-- Task to complete --
In the entries below, every line with the string "Fair" is to be reported.

-- Material to process --
▬▬▬
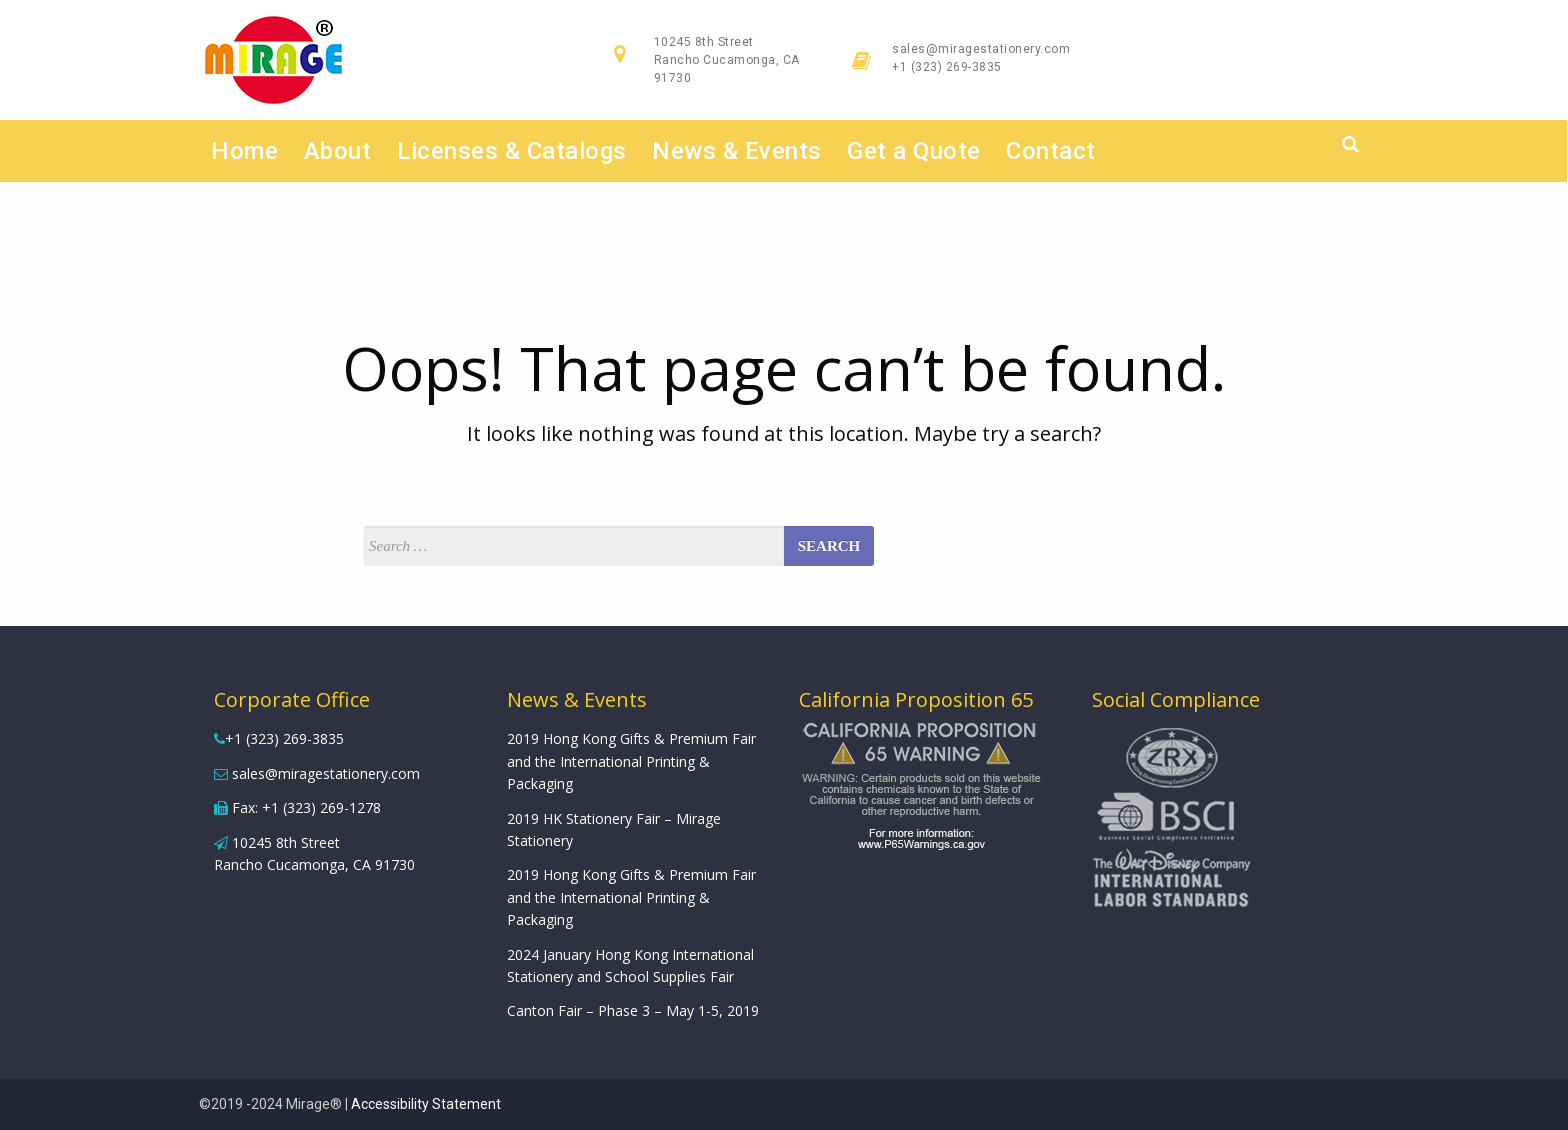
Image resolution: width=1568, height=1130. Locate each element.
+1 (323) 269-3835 (947, 67)
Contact (1052, 151)
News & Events (738, 151)
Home (245, 151)
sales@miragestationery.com (981, 49)
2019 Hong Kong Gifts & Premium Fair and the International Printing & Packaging (631, 761)
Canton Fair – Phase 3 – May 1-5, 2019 (633, 1010)
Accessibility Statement (426, 1104)
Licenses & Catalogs (512, 151)
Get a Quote (915, 151)
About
▬▬▬
-- Solution for this problem --
2019 Hong Kong Gifts & Premium Fair and the International Printing & Packaging (631, 761)
Canton Fair – Phase 3 – May 1-5, 2019 (633, 1010)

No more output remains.